# What you are asked to do:
Using the data below, return word for word every line from the one holding "paket wisata khusus" down to the one holding "サーティワン(買い回りに)". Leave pictures out.

# Stored data:
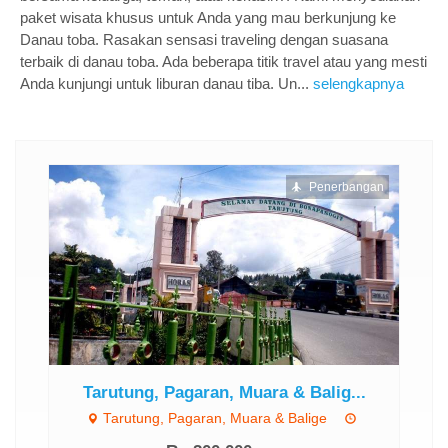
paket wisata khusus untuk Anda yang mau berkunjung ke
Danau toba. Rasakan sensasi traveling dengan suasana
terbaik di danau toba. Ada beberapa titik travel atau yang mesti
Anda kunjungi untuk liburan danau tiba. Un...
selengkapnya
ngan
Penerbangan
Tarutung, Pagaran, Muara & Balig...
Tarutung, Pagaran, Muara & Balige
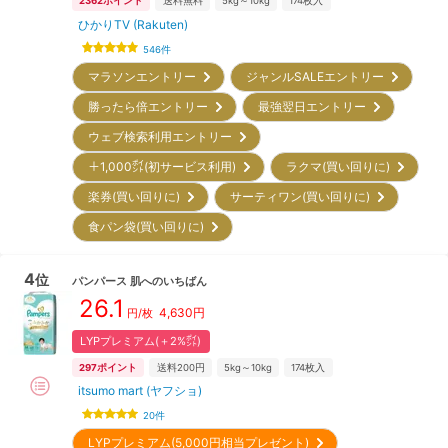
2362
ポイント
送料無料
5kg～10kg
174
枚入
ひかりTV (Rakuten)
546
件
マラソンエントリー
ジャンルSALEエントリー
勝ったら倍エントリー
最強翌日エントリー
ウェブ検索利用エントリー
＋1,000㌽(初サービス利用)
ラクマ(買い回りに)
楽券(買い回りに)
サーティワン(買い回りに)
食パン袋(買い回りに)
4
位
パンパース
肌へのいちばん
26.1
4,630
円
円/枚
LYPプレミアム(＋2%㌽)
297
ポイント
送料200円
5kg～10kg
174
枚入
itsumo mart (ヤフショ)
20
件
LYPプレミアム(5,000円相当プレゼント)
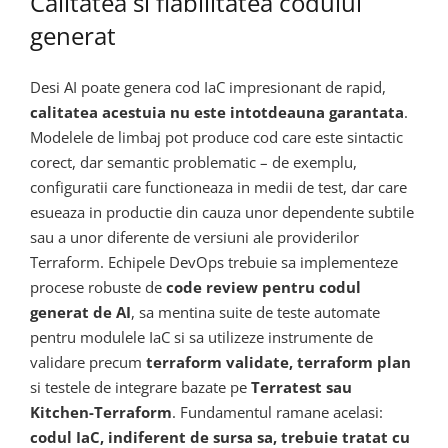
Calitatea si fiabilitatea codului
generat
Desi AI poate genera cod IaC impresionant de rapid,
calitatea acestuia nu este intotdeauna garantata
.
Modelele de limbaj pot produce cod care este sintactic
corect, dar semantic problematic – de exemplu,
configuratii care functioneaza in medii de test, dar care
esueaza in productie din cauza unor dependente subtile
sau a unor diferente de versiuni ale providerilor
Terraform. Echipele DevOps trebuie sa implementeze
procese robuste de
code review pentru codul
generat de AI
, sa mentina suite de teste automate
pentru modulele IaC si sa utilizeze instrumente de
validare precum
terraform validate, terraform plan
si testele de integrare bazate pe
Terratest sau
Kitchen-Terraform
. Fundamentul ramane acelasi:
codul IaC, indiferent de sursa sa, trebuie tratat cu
...
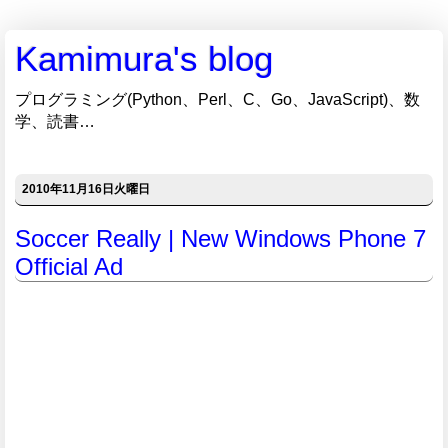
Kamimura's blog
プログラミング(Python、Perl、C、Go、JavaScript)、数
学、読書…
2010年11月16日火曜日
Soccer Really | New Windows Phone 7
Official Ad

# Response to the task:
paket wisata khusus untuk Anda yang mau berkunjung ke
Danau toba. Rasakan sensasi traveling dengan suasana
terbaik di danau toba. Ada beberapa titik travel atau yang mesti
Anda kunjungi untuk liburan danau tiba. Un...
selengkapnya
ngan
Penerbangan
Tarutung, Pagaran, Muara & Balig...
Tarutung, Pagaran, Muara & Balige
2362
ポイント
送料無料
5kg～10kg
174
枚入
ひかりTV (Rakuten)
546
件
マラソンエントリー
ジャンルSALEエントリー
勝ったら倍エントリー
最強翌日エントリー
ウェブ検索利用エントリー
＋1,000㌽(初サービス利用)
ラクマ(買い回りに)
楽券(買い回りに)
サーティワン(買い回りに)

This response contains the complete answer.